====== Entries supplied
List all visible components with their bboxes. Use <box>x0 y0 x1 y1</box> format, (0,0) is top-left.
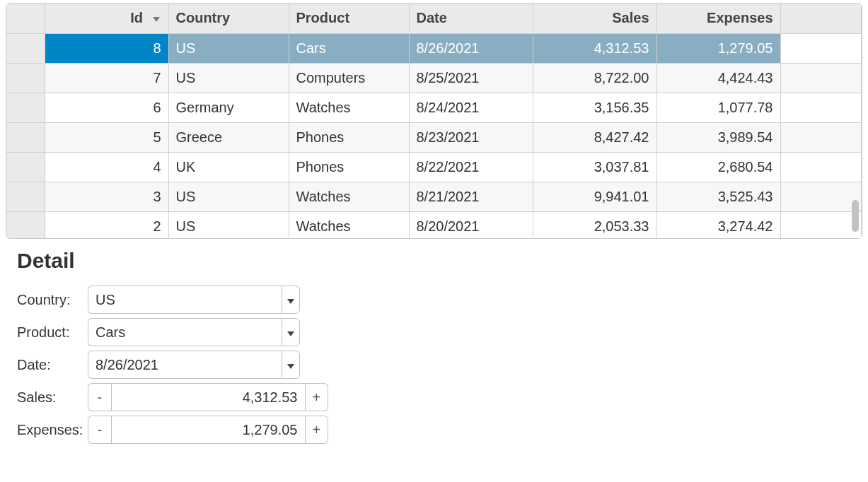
cell-spacer <box>780 122 862 152</box>
expenses-decrement-button[interactable]: - <box>88 416 111 444</box>
label-country: Country: <box>17 292 88 308</box>
country-input[interactable] <box>88 286 282 314</box>
cell-expenses[interactable]: 3,525.43 <box>656 182 780 211</box>
cell-expenses[interactable]: 1,077.78 <box>656 93 780 122</box>
date-picker[interactable] <box>88 351 300 379</box>
cell-spacer <box>780 182 862 211</box>
cell-sales[interactable]: 3,037.81 <box>533 152 656 182</box>
row-header <box>6 152 45 182</box>
row-header <box>6 211 45 239</box>
sales-spinner[interactable]: - + <box>88 383 328 411</box>
cell-country[interactable]: Greece <box>168 122 289 152</box>
row-header <box>6 182 45 211</box>
cell-sales[interactable]: 3,156.35 <box>533 93 656 122</box>
sort-desc-icon <box>151 16 161 23</box>
cell-id[interactable]: 8 <box>45 33 168 63</box>
cell-spacer <box>780 93 862 122</box>
data-grid[interactable]: Id Country Product Date Sales Expenses 8… <box>6 3 862 239</box>
chevron-down-icon <box>286 357 296 373</box>
vertical-scrollbar[interactable] <box>850 8 860 234</box>
cell-country[interactable]: US <box>168 182 289 211</box>
cell-date[interactable]: 8/20/2021 <box>409 211 533 239</box>
cell-product[interactable]: Watches <box>289 182 409 211</box>
row-header <box>6 122 45 152</box>
cell-expenses[interactable]: 1,279.05 <box>656 33 780 63</box>
table-row[interactable]: 3USWatches8/21/20219,941.013,525.43 <box>6 182 862 211</box>
detail-title: Detail <box>17 249 868 273</box>
cell-product[interactable]: Watches <box>289 93 409 122</box>
column-header-sales[interactable]: Sales <box>533 4 656 33</box>
column-header-expenses[interactable]: Expenses <box>656 4 780 33</box>
table-row[interactable]: 5GreecePhones8/23/20218,427.423,989.54 <box>6 122 862 152</box>
cell-country[interactable]: US <box>168 211 289 239</box>
cell-id[interactable]: 2 <box>45 211 168 239</box>
cell-sales[interactable]: 9,941.01 <box>533 182 656 211</box>
cell-sales[interactable]: 2,053.33 <box>533 211 656 239</box>
cell-date[interactable]: 8/24/2021 <box>409 93 533 122</box>
expenses-spinner[interactable]: - + <box>88 416 328 444</box>
column-header-id-label: Id <box>130 10 143 25</box>
cell-expenses[interactable]: 3,274.42 <box>656 211 780 239</box>
cell-product[interactable]: Computers <box>289 63 409 93</box>
cell-sales[interactable]: 4,312.53 <box>533 33 656 63</box>
cell-country[interactable]: US <box>168 63 289 93</box>
scroll-thumb[interactable] <box>852 200 859 232</box>
cell-date[interactable]: 8/21/2021 <box>409 182 533 211</box>
cell-product[interactable]: Cars <box>289 33 409 63</box>
table-row[interactable]: 4UKPhones8/22/20213,037.812,680.54 <box>6 152 862 182</box>
expenses-increment-button[interactable]: + <box>306 416 329 444</box>
cell-product[interactable]: Phones <box>289 122 409 152</box>
label-expenses: Expenses: <box>17 422 88 438</box>
country-dropdown-button[interactable] <box>282 286 300 314</box>
svg-marker-0 <box>153 17 160 22</box>
chevron-down-icon <box>286 292 296 308</box>
table-row[interactable]: 7USComputers8/25/20218,722.004,424.43 <box>6 63 862 93</box>
sales-decrement-button[interactable]: - <box>88 383 111 411</box>
svg-marker-2 <box>287 331 294 336</box>
detail-panel: Detail Country: Product: Date: <box>17 249 868 444</box>
column-header-id[interactable]: Id <box>45 4 168 33</box>
sales-increment-button[interactable]: + <box>306 383 329 411</box>
cell-id[interactable]: 3 <box>45 182 168 211</box>
cell-id[interactable]: 7 <box>45 63 168 93</box>
country-combobox[interactable] <box>88 286 300 314</box>
row-header <box>6 33 45 63</box>
column-header-product[interactable]: Product <box>289 4 409 33</box>
cell-date[interactable]: 8/25/2021 <box>409 63 533 93</box>
cell-spacer <box>780 152 862 182</box>
svg-marker-1 <box>287 299 294 304</box>
table-row[interactable]: 2USWatches8/20/20212,053.333,274.42 <box>6 211 862 239</box>
cell-country[interactable]: UK <box>168 152 289 182</box>
cell-sales[interactable]: 8,722.00 <box>533 63 656 93</box>
cell-expenses[interactable]: 3,989.54 <box>656 122 780 152</box>
cell-product[interactable]: Phones <box>289 152 409 182</box>
product-input[interactable] <box>88 318 282 346</box>
cell-expenses[interactable]: 2,680.54 <box>656 152 780 182</box>
row-header <box>6 93 45 122</box>
table-row[interactable]: 6GermanyWatches8/24/20213,156.351,077.78 <box>6 93 862 122</box>
cell-sales[interactable]: 8,427.42 <box>533 122 656 152</box>
column-header-date[interactable]: Date <box>409 4 533 33</box>
product-dropdown-button[interactable] <box>282 318 300 346</box>
cell-id[interactable]: 6 <box>45 93 168 122</box>
date-dropdown-button[interactable] <box>282 351 300 379</box>
cell-expenses[interactable]: 4,424.43 <box>656 63 780 93</box>
date-input[interactable] <box>88 351 282 379</box>
expenses-input[interactable] <box>111 416 306 444</box>
table-row[interactable]: 8USCars8/26/20214,312.531,279.05 <box>6 33 862 63</box>
product-combobox[interactable] <box>88 318 300 346</box>
cell-date[interactable]: 8/26/2021 <box>409 33 533 63</box>
row-header-corner <box>6 4 45 33</box>
sales-input[interactable] <box>111 383 306 411</box>
cell-product[interactable]: Watches <box>289 211 409 239</box>
cell-country[interactable]: Germany <box>168 93 289 122</box>
column-header-country[interactable]: Country <box>168 4 289 33</box>
cell-id[interactable]: 5 <box>45 122 168 152</box>
cell-date[interactable]: 8/22/2021 <box>409 152 533 182</box>
cell-spacer <box>780 211 862 239</box>
cell-country[interactable]: US <box>168 33 289 63</box>
cell-id[interactable]: 4 <box>45 152 168 182</box>
cell-spacer <box>780 33 862 63</box>
row-header <box>6 63 45 93</box>
cell-date[interactable]: 8/23/2021 <box>409 122 533 152</box>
============
The required output is a copy of each line in the records where the string "dropdown" occurs.

**Solution**
country-dropdown-button[interactable] <box>282 286 300 314</box>
product-dropdown-button[interactable] <box>282 318 300 346</box>
date-dropdown-button[interactable] <box>282 351 300 379</box>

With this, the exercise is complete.